Paper presented by Nancy Snow to the "Communicating the War on Terror" conference in London at the Royal Institution of Great Britain, plenary on "Trust, Rumours and Public Perception," 5 June 2003. [sadly, Nancy had to pull out of the conference - at which Prof Taylor was also speaking - at the last minute because of a family illness, but here is here paper anyway]



From 1992-1994, I was employed as a government propagandist by the U.S. Information Agency and State Department in Washington, D.C. Of course, we didn't call what we did then propaganda, which was too loaded a term and associated with dastardly regimes like Stalin and Hitler. Our euphemism was public diplomacy. The task then was to "tell America's story to the world" and in the context of the post-Cold War environment of freedom, peace dividends, economic prosperity and a united pro-Western front, our task seemed simple enough. President Clinton was pushing the Clinton Doctrine, which placed U.S. competitiveness and integration of the world economy at the heart of foreign policy. USIA's mission was linked to NAFTA and the World Trade Organization, with the belief that remaking the world in the image of a U.S.-led free market economy would end ideological clashes. By the mid-90s, USIA has lost its mission compass and without a domestic constituency to save it, was sacrificed on the political altar. Officially abolished as an independent agency in 1999, USIA was folded back into its State Department origins where it existed in obscurity until September 11, 2001. In a split second, it was clear that the propaganda war was underway and the U.S. Government needed to get back in the business of promoting and articulating U.S. positions.
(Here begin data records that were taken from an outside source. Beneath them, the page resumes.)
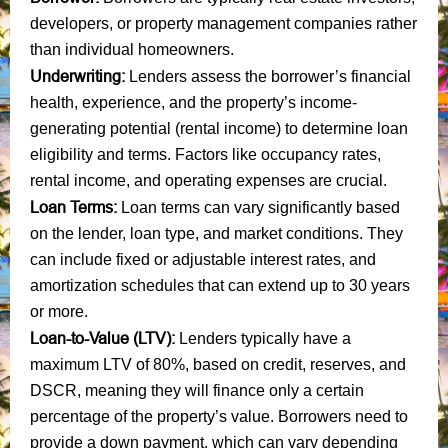
developers, or property management companies rather
than individual homeowners.
Underwriting:
Lenders assess the borrower’s financial
health, experience, and the property’s income-
generating potential (rental income) to determine loan
eligibility and terms. Factors like occupancy rates,
rental income, and operating expenses are crucial.
Loan Terms:
Loan terms can vary significantly based
on the lender, loan type, and market conditions. They
can include fixed or adjustable interest rates, and
amortization schedules that can extend up to 30 years
or more.
Loan-to-Value (LTV):
Lenders typically have a
maximum LTV of 80%, based on credit, reserves, and
DSCR, meaning they will finance only a certain
percentage of the property’s value. Borrowers need to
provide a down payment, which can vary depending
Further, the U.S. needed to do a better job of confronting its poor global image, which in the post-Saddam era has reached its nadir. We are now a nation very much in isolation from the rest of the world, with a reputation more for mistrust than honesty, hostility than goodwill. What went wrong?



To counter Osama and Saddam, the U.S. deployed food drops, initiated short-wave radio broadcasts, and tasked a recently departed Madison Avenue veteran in advertising who formerly sung the praises of Uncle Ben's rice to do the same for Uncle Sam. What's not to like about us? We give the world superstars and super missiles, blockbuster films and bunker-busting bombs, not an easy campaign for the slogan engineers at J. Walter Thompson. In fall 2002, a 15 million dollar paid media ad campaign to the Muslim world under the moniker, Shared Values, and fronted by a U.S. State Department financed group called the Council of American Muslims for Understanding (CAMU) failed miserably. The one formal press conference undersecretary of public diplomacy Charlotte Beers gave at the National Press Club in Washington December 18, 2002 featured six American protesters who disrupted Beers' address with a "You're selling war, but we're not buying" slogan of their own.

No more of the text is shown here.